Required work:
Show every line in the entries below where the word "drive" appears.

Excerpts from a dataset:
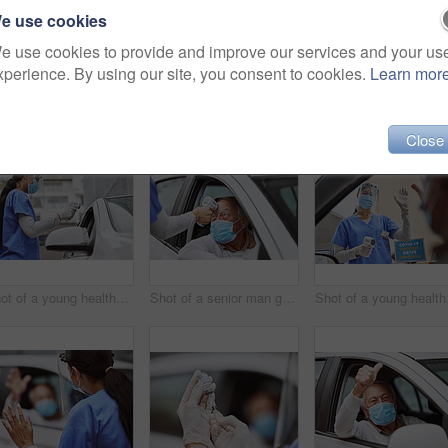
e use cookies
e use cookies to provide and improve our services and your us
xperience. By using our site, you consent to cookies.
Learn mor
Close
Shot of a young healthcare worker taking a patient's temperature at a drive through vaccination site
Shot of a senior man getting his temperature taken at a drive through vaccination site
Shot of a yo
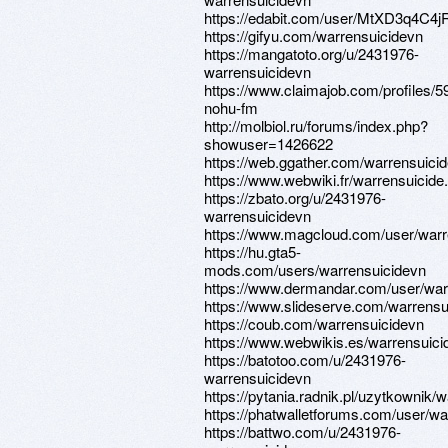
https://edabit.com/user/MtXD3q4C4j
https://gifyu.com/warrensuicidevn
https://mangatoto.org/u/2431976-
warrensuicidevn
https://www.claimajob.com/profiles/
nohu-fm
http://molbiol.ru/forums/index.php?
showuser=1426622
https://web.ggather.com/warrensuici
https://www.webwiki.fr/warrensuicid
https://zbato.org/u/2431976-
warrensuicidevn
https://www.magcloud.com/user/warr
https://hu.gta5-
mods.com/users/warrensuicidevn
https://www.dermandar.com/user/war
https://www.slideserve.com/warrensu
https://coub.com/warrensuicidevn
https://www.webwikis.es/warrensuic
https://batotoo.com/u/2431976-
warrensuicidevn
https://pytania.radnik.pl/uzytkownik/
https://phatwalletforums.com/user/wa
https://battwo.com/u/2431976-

...

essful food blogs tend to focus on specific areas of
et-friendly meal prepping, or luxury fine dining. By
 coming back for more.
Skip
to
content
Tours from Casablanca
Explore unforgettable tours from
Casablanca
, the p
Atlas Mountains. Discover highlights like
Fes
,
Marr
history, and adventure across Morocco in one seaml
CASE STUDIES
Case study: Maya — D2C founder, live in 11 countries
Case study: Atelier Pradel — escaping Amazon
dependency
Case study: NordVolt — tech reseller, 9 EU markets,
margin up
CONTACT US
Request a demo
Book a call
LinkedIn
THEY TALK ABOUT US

Exercise solution:
Shot of a young healthcare worker taking a patient's temperature at a drive through vaccination site
Shot of a senior man getting his temperature taken at a drive through vaccination site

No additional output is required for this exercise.